Almost a third of all those twentysomethings you see walking around talking on their cell phones are just pretending--perhaps so they can avoid you.
That's one of the findings of a new Pew Research Center study that surveyed more than 2,000 U.S. adults about their cell phone usage habits. Thirty percent of survey respondents between the ages of 18 and 29 said they had used their phone to avoid interacting with the people around them at some point in the last 30 days.
When expanded to cell phone owners of all ages, only 13 percent pretend to be on the phone to get out of unwanted small talk or confrontations with the landlord.
We probably shouldn't be surprised that so many of those calls in public are just for show, because who actually makes a call instead of texting these days?
Pew found that 92 percent of smartphone owners and 59 percent of other cell phone owners text from their phone.
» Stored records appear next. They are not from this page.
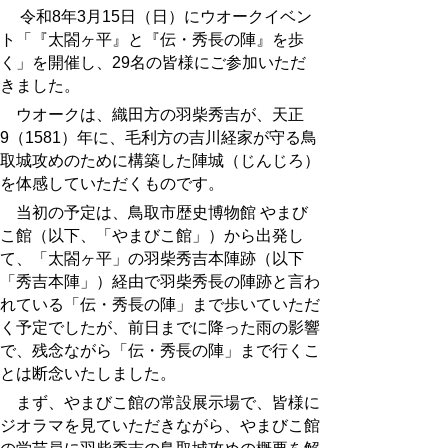
令和8年3月15日（日）にウオークイベン
ト「『太閤ヶ平』と『伝・秀長の陣』を歩
く」を開催し、29名の皆様にご参加いただ
きました。
ウオークは、
織田方の羽柴秀吉が、
天正
9（1581）年に、
毛利方の吉川経家が守る鳥
取城攻めのために構築した陣城（じんじろ）
を体感していただくものです。
当初の予定は、鳥取市歴史博物館 やまび
こ館（以下、「やまびこ館」）から出発し
て、「太閤ヶ平」の羽柴秀吉本陣跡（以下
「秀吉本陣」）経由で羽柴秀長の陣跡と言わ
れている「伝・秀長の陣」まで歩いていただ
く予定でしたが、前日までに降った雨の影響
で、残念ながら「伝・秀長の陣」まで行くこ
とは断念いたしました。
まず、やまびこ館の常設展示場で、皆様に
ジオラマを見ていただきながら、やまびこ館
Sending and receiving texts is the most common use for cell phones outside of voice calls, tied with taking photos. But only 80 percent of smartphone owners and 36 percent of feature phone users actually send those photos via their phone.
Pew's findings were based on a national telephone survey of 2,277 adults conducted between April 26 and May 22. Of the interviews, 1,522 were conducted by landline phone, and 755 were conducted by cell phone. Interviews were conducted in both English and Spanish.
While our phones may provide us with an on-demand justification for antisocial behavior, Pew finds that they're enabling many smartphone users to socialize much more--that is, if social networks count as actual socializing. Fifty-nine percent of smartphone users surveyed say they access Facebook and other social networks from their phone.
We're also getting more done on our phones, according to the survey. More than half (51 percent) of phone owners have used a cell phone to get information they needed right away; 40 percent have used a cell in an emergency situation; 84 percent of smartphone users access the Internet from their devices; and 37 percent access bank information.
With our new mobile abilities, however, comes a disturbing, perhaps even pathetic, converse situation--a crippling cell phone dependence. Pew reports that 42 percent of those surveyed said they had trouble doing something when they did not have a phone handy.
There is a logical flaw in this finding, though. Why would anyone ever not have their phone with them? Can you imagine all the face-to-face conversations you'd have to have with people just walking around like that?